Jakub Nowak (Dec 13 2025 at 21:46):
More likely, to be able to use the array without unsafe get, I would probably want something with this signature:
def Array.ofFnInduct (f : (k : Fin n) → (arr : Array α) → (arr.size = k) → α) : Array α
Jakub Nowak (Dec 13 2025 at 21:49):
def Array.ofFnInduct (f : (k : Fin n) → (arr : Array α) → (arr.size = k) → α) : Array α :=
if _ : n = 0 then
Array.emptyWithCapacity 0
else
re ⟨0, by cutsat⟩ (Array.emptyWithCapacity n) (by grind)
where
re (k : Fin n) arr h :=
let arr := arr.push (f k arr h)
if _ : k+1 = n then
arr
else
re ⟨k+1, by cutsat⟩ arr (by grind)
termination_by n-k
Aaron Liu (Dec 13 2025 at 21:53):
Like this? Maybe this implementation would be better for List though, since I didn't use Vector.emptyWithCapacity.

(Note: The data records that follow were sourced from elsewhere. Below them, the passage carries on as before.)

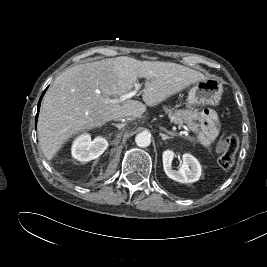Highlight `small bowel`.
<instances>
[{"label": "small bowel", "mask_w": 267, "mask_h": 267, "mask_svg": "<svg viewBox=\"0 0 267 267\" xmlns=\"http://www.w3.org/2000/svg\"><path fill=\"white\" fill-rule=\"evenodd\" d=\"M198 120L200 123L198 138L203 144H209L218 134V116L214 111L205 109L199 113Z\"/></svg>", "instance_id": "small-bowel-1"}]
</instances>
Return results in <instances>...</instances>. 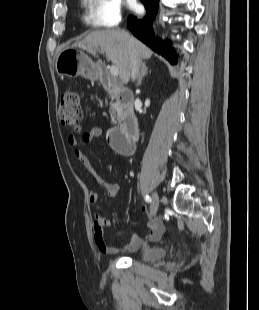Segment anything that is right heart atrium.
I'll return each mask as SVG.
<instances>
[{"instance_id":"right-heart-atrium-1","label":"right heart atrium","mask_w":259,"mask_h":310,"mask_svg":"<svg viewBox=\"0 0 259 310\" xmlns=\"http://www.w3.org/2000/svg\"><path fill=\"white\" fill-rule=\"evenodd\" d=\"M85 7L86 19L95 27L110 28L121 22L120 0H85Z\"/></svg>"}]
</instances>
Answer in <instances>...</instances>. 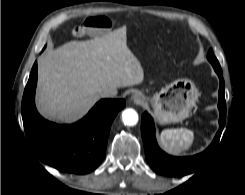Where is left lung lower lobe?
I'll list each match as a JSON object with an SVG mask.
<instances>
[{"label": "left lung lower lobe", "instance_id": "1", "mask_svg": "<svg viewBox=\"0 0 245 195\" xmlns=\"http://www.w3.org/2000/svg\"><path fill=\"white\" fill-rule=\"evenodd\" d=\"M220 80L219 87V103L218 108L220 111V129L209 148L204 152L192 157H174L163 152L155 138V127L152 117L145 112L141 120V133L145 148V156L151 168L159 174L171 177H179L190 174L196 170L197 165L206 156V154L214 147L220 138L221 132L225 125L226 119V103H225V86L222 77L221 68H214Z\"/></svg>", "mask_w": 245, "mask_h": 195}]
</instances>
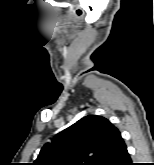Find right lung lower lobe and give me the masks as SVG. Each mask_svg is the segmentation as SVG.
<instances>
[{
	"label": "right lung lower lobe",
	"mask_w": 154,
	"mask_h": 165,
	"mask_svg": "<svg viewBox=\"0 0 154 165\" xmlns=\"http://www.w3.org/2000/svg\"><path fill=\"white\" fill-rule=\"evenodd\" d=\"M113 149L114 152L104 165H132L131 158L122 137L116 142Z\"/></svg>",
	"instance_id": "obj_1"
}]
</instances>
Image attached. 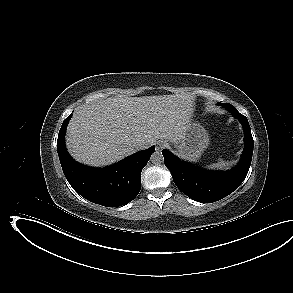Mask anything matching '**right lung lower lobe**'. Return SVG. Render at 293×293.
<instances>
[{
  "label": "right lung lower lobe",
  "instance_id": "right-lung-lower-lobe-1",
  "mask_svg": "<svg viewBox=\"0 0 293 293\" xmlns=\"http://www.w3.org/2000/svg\"><path fill=\"white\" fill-rule=\"evenodd\" d=\"M67 117L59 131L57 151L63 172L72 188L87 200L107 207H118L132 201L141 189V171L155 151H139L105 168L82 165L69 155L64 142Z\"/></svg>",
  "mask_w": 293,
  "mask_h": 293
}]
</instances>
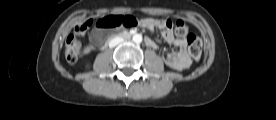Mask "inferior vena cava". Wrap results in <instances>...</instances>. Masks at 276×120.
<instances>
[{
  "instance_id": "1",
  "label": "inferior vena cava",
  "mask_w": 276,
  "mask_h": 120,
  "mask_svg": "<svg viewBox=\"0 0 276 120\" xmlns=\"http://www.w3.org/2000/svg\"><path fill=\"white\" fill-rule=\"evenodd\" d=\"M122 42H123V38H119V37L114 38L109 42V47L113 48Z\"/></svg>"
}]
</instances>
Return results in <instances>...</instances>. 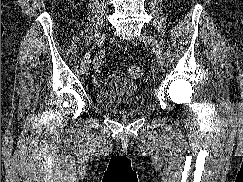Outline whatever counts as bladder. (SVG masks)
Masks as SVG:
<instances>
[{
	"mask_svg": "<svg viewBox=\"0 0 243 182\" xmlns=\"http://www.w3.org/2000/svg\"><path fill=\"white\" fill-rule=\"evenodd\" d=\"M95 102L103 110L118 115L138 114L145 108L144 98L134 92L120 94L100 90L95 93Z\"/></svg>",
	"mask_w": 243,
	"mask_h": 182,
	"instance_id": "bladder-1",
	"label": "bladder"
}]
</instances>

def Vector.ofFnInduct {α : Type u} {n : Nat} (f : (k : Fin n) → Vector α k → α) : Vector α n :=
match n with
| 0 => #v[]
| n + 1 =>
letI ih := Vector.ofFnInduct fun k ih => f k.castSucc ih
ih.push (f (Fin.last n) ih)
Jakub Nowak (Dec 13 2025 at 21:54):
I do want constant-time access though. That's why I'm ussing Array. Does Lean's List have constant-time access?

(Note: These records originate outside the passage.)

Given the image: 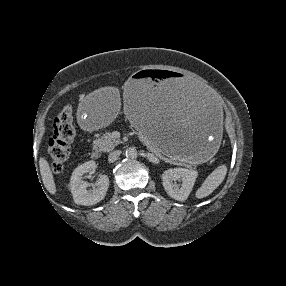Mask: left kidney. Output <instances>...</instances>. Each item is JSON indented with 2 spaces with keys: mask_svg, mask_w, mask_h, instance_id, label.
<instances>
[{
  "mask_svg": "<svg viewBox=\"0 0 286 286\" xmlns=\"http://www.w3.org/2000/svg\"><path fill=\"white\" fill-rule=\"evenodd\" d=\"M197 175L198 173L191 169H168L162 174L163 187L170 197L177 201H184L192 191ZM176 181H181V185Z\"/></svg>",
  "mask_w": 286,
  "mask_h": 286,
  "instance_id": "1",
  "label": "left kidney"
}]
</instances>
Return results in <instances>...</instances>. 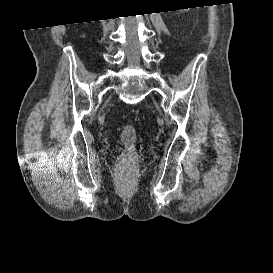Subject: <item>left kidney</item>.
<instances>
[{"instance_id":"5707ae66","label":"left kidney","mask_w":273,"mask_h":273,"mask_svg":"<svg viewBox=\"0 0 273 273\" xmlns=\"http://www.w3.org/2000/svg\"><path fill=\"white\" fill-rule=\"evenodd\" d=\"M180 11H187V9H181Z\"/></svg>"}]
</instances>
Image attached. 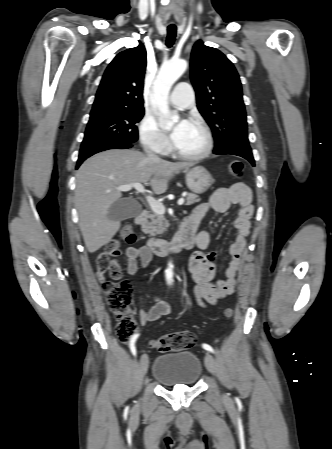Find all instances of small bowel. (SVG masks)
<instances>
[{"label": "small bowel", "mask_w": 332, "mask_h": 449, "mask_svg": "<svg viewBox=\"0 0 332 449\" xmlns=\"http://www.w3.org/2000/svg\"><path fill=\"white\" fill-rule=\"evenodd\" d=\"M251 201L252 194L248 186L244 183H236L231 187L218 189L209 201L197 205L189 216L196 229L194 245L199 249L191 256L189 267L195 282L194 296L200 306L214 304L234 291L237 282L236 275L243 262V251L250 231V219L253 214ZM232 204L238 205L240 209L234 223L236 236L230 246L231 260L226 268L225 278L214 281L217 266L213 261L214 255L207 252L210 236L206 231H197V228L201 220L210 211L224 213ZM126 255L127 273L129 275H134L139 265L144 268L148 267L152 260L151 252L144 246L128 247ZM169 312V305L160 299H156L154 306L140 312L138 322L140 325H145L167 315Z\"/></svg>", "instance_id": "c3829d8e"}]
</instances>
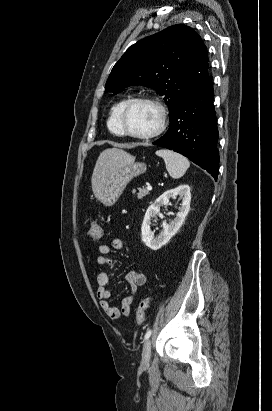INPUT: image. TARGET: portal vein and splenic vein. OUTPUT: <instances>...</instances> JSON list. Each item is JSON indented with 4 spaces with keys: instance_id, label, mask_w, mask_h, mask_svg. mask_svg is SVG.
Returning a JSON list of instances; mask_svg holds the SVG:
<instances>
[{
    "instance_id": "1",
    "label": "portal vein and splenic vein",
    "mask_w": 272,
    "mask_h": 411,
    "mask_svg": "<svg viewBox=\"0 0 272 411\" xmlns=\"http://www.w3.org/2000/svg\"><path fill=\"white\" fill-rule=\"evenodd\" d=\"M147 190H152V186L150 184L147 185Z\"/></svg>"
}]
</instances>
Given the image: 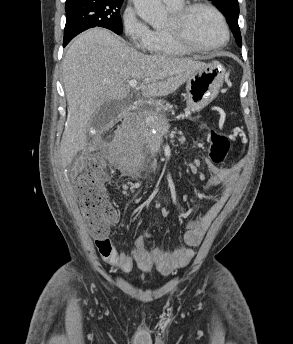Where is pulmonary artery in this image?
Here are the masks:
<instances>
[{
	"label": "pulmonary artery",
	"instance_id": "1",
	"mask_svg": "<svg viewBox=\"0 0 293 344\" xmlns=\"http://www.w3.org/2000/svg\"><path fill=\"white\" fill-rule=\"evenodd\" d=\"M162 1L166 3L167 5H173L180 2L181 0H162Z\"/></svg>",
	"mask_w": 293,
	"mask_h": 344
}]
</instances>
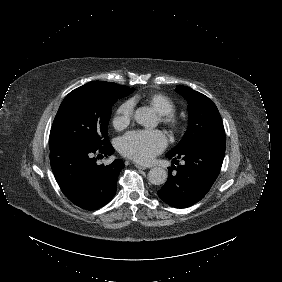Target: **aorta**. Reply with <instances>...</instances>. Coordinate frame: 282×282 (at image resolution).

Aaron Liu (Dec 13 2025 at 21:54):
for lists accessing the nth element is O(n)
Jakub Nowak (Dec 13 2025 at 21:55):
So that's a no. I want fib (upto : Nat) : Array Nat to be linear.
Aaron Liu (Dec 13 2025 at 21:56):
then try modifying what I have to use Vector.emptyWithCapacity instead of #v[]

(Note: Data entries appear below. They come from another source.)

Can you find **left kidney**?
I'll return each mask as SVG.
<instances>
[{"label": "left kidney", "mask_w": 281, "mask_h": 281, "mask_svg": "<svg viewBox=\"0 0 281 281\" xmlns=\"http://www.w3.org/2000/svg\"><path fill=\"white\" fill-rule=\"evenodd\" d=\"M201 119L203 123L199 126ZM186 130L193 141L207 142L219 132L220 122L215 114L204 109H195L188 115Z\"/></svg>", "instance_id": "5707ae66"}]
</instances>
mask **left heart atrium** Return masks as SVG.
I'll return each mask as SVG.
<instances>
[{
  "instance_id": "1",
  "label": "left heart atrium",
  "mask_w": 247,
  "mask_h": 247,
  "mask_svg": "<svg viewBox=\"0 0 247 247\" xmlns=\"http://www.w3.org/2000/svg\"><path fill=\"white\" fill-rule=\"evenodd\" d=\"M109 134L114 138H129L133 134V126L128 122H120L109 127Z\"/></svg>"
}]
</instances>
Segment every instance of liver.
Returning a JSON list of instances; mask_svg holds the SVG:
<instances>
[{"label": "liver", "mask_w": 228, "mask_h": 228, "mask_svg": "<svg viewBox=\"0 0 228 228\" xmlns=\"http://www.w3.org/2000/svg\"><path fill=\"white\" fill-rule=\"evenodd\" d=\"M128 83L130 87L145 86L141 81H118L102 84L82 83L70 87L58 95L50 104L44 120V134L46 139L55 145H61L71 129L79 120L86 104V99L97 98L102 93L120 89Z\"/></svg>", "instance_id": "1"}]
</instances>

Jakub Nowak (Dec 13 2025 at 21:56):
Isn't Vector just a List?
Aaron Liu (Dec 13 2025 at 21:56):
oh and you can also try making it tail recursive
Aaron Liu (Dec 13 2025 at 21:57):
Jakub Nowak said:
Isn't Vector just a List?
no, docs#Vector wraps a docs#Array with known length, and docs#List.Vector wraps a docs#List with known length
Jakub Nowak (Dec 13 2025 at 21:57):
Oh. :O
I didn't knew there are two different Vector.
Jakub Nowak (Dec 13 2025 at 21:59):
Aaron Liu said:
then try modifying what I have to use
Vector.emptyWithCapacityinstead of#v[]
Is it strictly needed though? Isn't push amortized constant-time?
Aaron Liu (Dec 13 2025 at 22:00):
sure
Aaron Liu (Dec 13 2025 at 22:00):
but it's better to do emptyWithCapacity right
Jakub Nowak (Dec 13 2025 at 22:02):
Aaron Liu said:
oh and you can also try making it tail recursive
I think the tail recursive version is what I wrote, just for Vector?
Jakub Nowak (Dec 13 2025 at 22:06):
Hmm, wait, I'm not sure if your implementation is linear? This is because in your implementation the call to e.g. f 100 .. would need to get through 100 nested calls.
Jakub Nowak (Dec 13 2025 at 22:07):
No, it's the other way around. If n is 100, then the call to f 0 would have to go through 100 nested calls.
Aaron Liu (Dec 13 2025 at 22:14):
Jakub Nowak said:
Hmm, wait, I'm not sure if your implementation is linear? This is because in your implementation the call to e.g.
f 100 ..would need to get through 100 nested calls.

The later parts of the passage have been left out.